Breaking down the instruction lengths shows a tail of longer instructions, with few instructions reaching 8 bytes or longer. Instructions that are 4 bytes or below are likely scalar integer instructions, while longer ones would be AVX ones. Cinebench 2024 contrasts with Y-Cruncher, where heavy AVX-512 use skews the distribution towards longer instruction lengths. 7-Zip is the opposite. Its exclusive use of scalar integer code gives it shorter instruction lengths on average.

Besides math instructions, 22.6% of instructions read from memory, 7.85% write to memory, and around 9% are branches. Cinebench thus has an approximately 3 to 1 load-to-store ratio, placing it between 7-Zip and libx264.

Profiling the Benchmark

Next, we can run Cinebench 2024 and use performance counters to see how CPU architecture affects it. I’ll primarily be using AMD’s Ryzen 9 7950X, with some data thrown in from the Ryzen 9 3950X and Intel’s Core i7-7700K for good measure. On all CPUs, I’m using custom code to access performance counter features like count masks. On Intel, I’ve used VTune as well.

Overview

A CPU’s frontend brings instructions into the pipeline. Instructions have their registers renamed and other resources allocated in the backend, which then executes them as data becomes available. Throughput can go down if instructions aren’t brought in fast enough (frontend bound). If the backend can’t process instructions quickly enough, it can block the renamer as queues fill up.

Zen 2 cannot account for frontend/backend bound-ness at the slot granularity. See appendix for details.

Unlike games where performance issues were focused in the frontend, Cinebench 2024 is primarily backend bound on Zen 4. Kaby Lake shows different behavior and is almost equally frontend and backend bound. But even though they’re losing cycles to backend and frontend stalls, all three CPUs enjoy decent core throughput.

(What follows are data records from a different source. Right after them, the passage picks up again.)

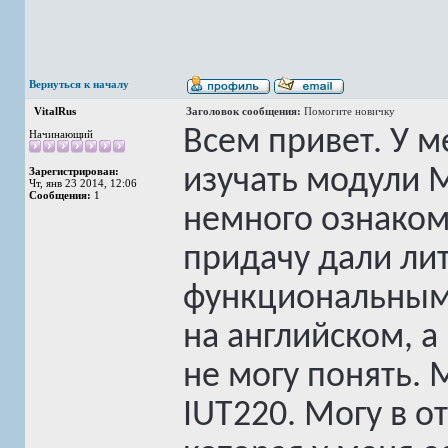
Вернуться к началу
VitalRus
Заголовок сообщения:
Помогите новичку
Всем привет. У ме
Начинающий
изучать модули М
Зарегистрирован:
Чт, янв 23 2014, 12:06
Сообщения:
1
немного ознакоми
придачу дали лит
функциональным
на английском, а 
не могу понять. 
IUT220. Могу в о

The Ryzen 7950X3D, Ryzen 3950X, and Core i7-7700K averaged 1.44, 1.2, and 1.07 IPC per thread, respectively. We can double those figures to get per-core throughput because Cinebench 2024 hits all available threads. Thus, all three CPUs achieve well over 2 IPC per core. IPC is much higher than in games but isn’t high enough to push the limits of core width.

Frontend

The frontend’s main challenges involve contending with branches and cache misses. Both challenges are related because code execution proceeds in a straight line until you hit a branch. Quickly and accurately following branches is critical to hiding cache latency and keeping the core fed with instructions.

Branch Prediction

Cinebench 2024 has fewer and more predictable branches than the gaming workloads we looked at previously. All three CPUs enjoy high branch prediction accuracy and see less than two mispredicts per 1000 instructions (MPKI). As a result, they don’t lose much work to going down the wrong path.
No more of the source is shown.